Thursday, February 22, 2007
Refugee in Oregon, Neo-Feudalism, the Timber Industry and Wonderful Winnie Weller Smith
[Before diving into the untold stories and various complaints, I thought it might be best to give a little background information about what North East Oregon looks like to an outsider, this one in particular.]
Refugee in Oregon, Neo-Feudalism, the Timber Industry and Wonderful Winnie Weller Smith
There is an old saying that went around among my college friends back in the late ’60’s that went like this: “Wherever you go, there you’ll be.” It was a reminder that we bring much to our encounters with the world around us and the people in it, and that even if we head out for greener pastures, our experience there will be greatly affected by the baggage we carry around with us, both good and bad. To me the aphorism lacked balance and seemed to place too much responsibility on the individual, so I responded with “Yes, and wherever you go, there they’ll be too!” People’s reaction to you depends as much upon their baggage as it does yours, and vice-versa.
When I left California nearly 8 years ago, I first landed in Prairie City, Grant County, Oregon. To paraphrase historian Hubert Howe Bancroft’s statement of his feelings about his first visit to Utah in the 1800’s, I thought I had left America and entered a foreign country. Well not exactly, but the place did and still does have sort of a neo-feudal feel to it. Timber barons and cattle ranchers still pretty much run the place, i.e., Grant County, and they would kind of like to keep it that way despite the realities that point in a new direction. It is a place stubbornly mired in its refusal to embrace the changes brought on by the unsustainable exploitation of publicly owned forest resources for over a hundred year period. Many there refuse to face the truth that was so simply put by my late Prairie City neighbor, and dear friend, Winnie Smith. She was a wise and kind-hearted woman who grew up in the lumber camps of Idaho and Oregon during the timber heyday of the last century. One day while she was showing me pictures of logs at least as big around as an S-10 Blazer, Winnie told me the truth that was obvious to anybody on the outside looking in, but which was not so clearly seen or admitted by those who were heavily invested in an unsustainably managed and changing industry. Winnie told me that the reason the timber industry is failing is that they had already cut down most of the big old trees in the Blue Mountains and that the ponderosa pines here in droughty Eastern Oregon grow about as fast as a lichen on a rock.

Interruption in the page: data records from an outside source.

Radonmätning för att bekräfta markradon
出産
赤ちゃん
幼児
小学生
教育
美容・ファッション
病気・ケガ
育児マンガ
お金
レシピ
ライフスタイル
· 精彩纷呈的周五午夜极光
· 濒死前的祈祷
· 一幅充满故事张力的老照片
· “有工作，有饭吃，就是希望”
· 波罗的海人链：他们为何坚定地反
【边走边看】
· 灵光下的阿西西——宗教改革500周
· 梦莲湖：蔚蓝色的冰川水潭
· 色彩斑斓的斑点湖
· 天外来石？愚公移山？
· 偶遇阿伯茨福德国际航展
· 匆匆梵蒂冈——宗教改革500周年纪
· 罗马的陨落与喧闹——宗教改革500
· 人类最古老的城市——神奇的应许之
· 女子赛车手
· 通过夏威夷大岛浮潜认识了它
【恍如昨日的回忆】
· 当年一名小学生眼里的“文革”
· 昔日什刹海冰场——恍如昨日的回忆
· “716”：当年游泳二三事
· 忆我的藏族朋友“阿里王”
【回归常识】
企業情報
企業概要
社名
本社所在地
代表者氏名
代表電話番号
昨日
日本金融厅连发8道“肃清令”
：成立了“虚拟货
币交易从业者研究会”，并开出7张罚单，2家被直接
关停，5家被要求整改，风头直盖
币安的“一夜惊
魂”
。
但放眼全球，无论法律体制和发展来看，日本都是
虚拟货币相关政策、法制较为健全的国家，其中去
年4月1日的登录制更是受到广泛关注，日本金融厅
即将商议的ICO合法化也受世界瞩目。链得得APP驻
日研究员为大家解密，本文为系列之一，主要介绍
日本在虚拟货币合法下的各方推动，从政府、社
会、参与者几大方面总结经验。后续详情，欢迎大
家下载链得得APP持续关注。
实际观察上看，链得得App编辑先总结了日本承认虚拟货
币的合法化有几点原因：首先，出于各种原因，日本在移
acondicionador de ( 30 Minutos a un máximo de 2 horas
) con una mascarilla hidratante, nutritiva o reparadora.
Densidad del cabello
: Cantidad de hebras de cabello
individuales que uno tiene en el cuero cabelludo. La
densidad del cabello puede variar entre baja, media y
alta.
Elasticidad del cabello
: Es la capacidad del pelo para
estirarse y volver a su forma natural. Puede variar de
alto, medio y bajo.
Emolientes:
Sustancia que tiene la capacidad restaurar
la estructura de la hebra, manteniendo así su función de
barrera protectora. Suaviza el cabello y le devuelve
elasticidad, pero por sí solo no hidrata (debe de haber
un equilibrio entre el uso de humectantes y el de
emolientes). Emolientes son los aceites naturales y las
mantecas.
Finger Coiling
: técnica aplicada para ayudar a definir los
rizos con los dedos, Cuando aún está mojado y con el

I’ll leave the rest of the Grant County tales for another day, but my relationships there were generally not enhanced by the fact that I was, and still am to some degree, an environmental activist working on grazing issues in a place where there are far more cows than people.
Above, or nearby, assuming I can figure out away to get them on here, are some pictures of what life was like for my friend Winnie (photo circa 1944), including those big old logs hinting at what the forest used to look like.